Un’ottima iniziativa che a mio avviso va sostenuta dall’intero Governo e dalle varie sensibilità politiche in Parlamento.

Credo siamo tutti d’accordo sulla necessità di recuperare il gap con i competitor europei come la Germania dove in un anno si lavorano 400 ore in meno a fronte di un reddito mediano nettamente superiore e un tasso di disoccupazione a livelli fisiologici.

Occorre ridurre la morsa tra bassa produttività (-20% rispetto alla Germania) e alto tasso di disoccupazione. Questo a prescindere dal periodo emergenziale nel quale ci stiamo trovando.

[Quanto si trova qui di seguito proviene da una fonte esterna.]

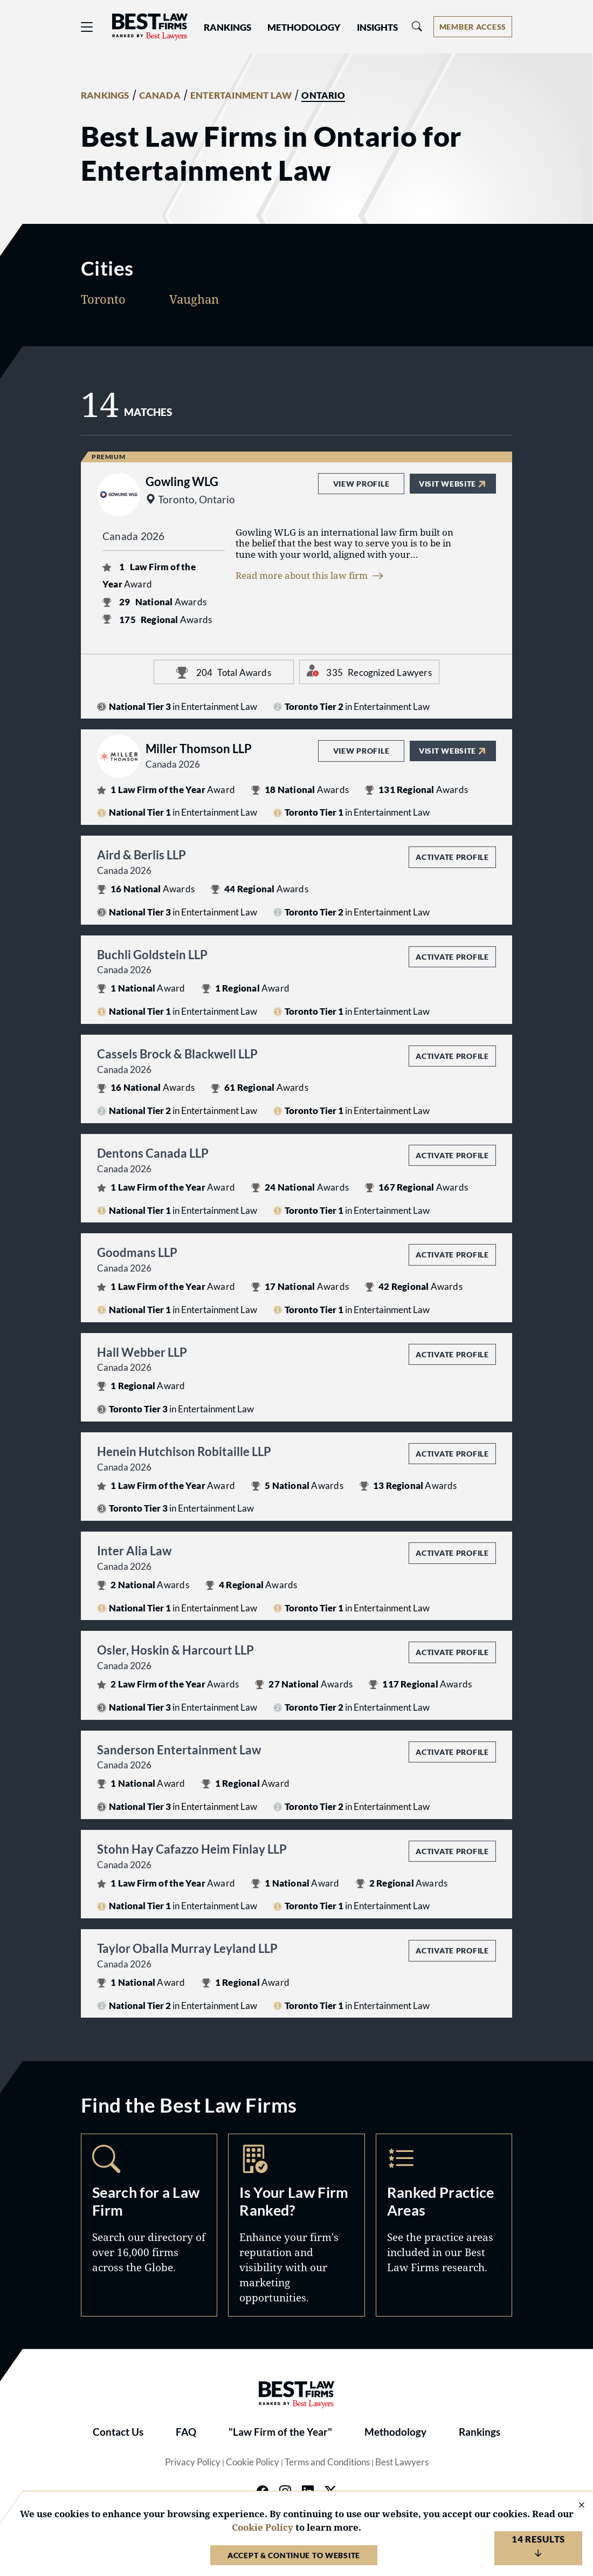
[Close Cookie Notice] (574, 2506)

Del resto il progresso tecnologico e la produttività del lavoro avanzano da sempre a ritmi esponenziali.
Nel 1991 gli italiani erano 57 milioni e in un anno lavorarono 50 miliardi di ore; nel 2018 erano 60 milioni e hanno lavorato 40 miliardi di ore, producendo 699 miliardi di dollari in più.

Il Coronavirus nella sua disgraziata pervasività nelle nostre vite ci sta però offrendo della grandiose occasioni nell’accelerare alcuni processi sociali che già erano nell’ordine delle cose. Sta a noi coglierli.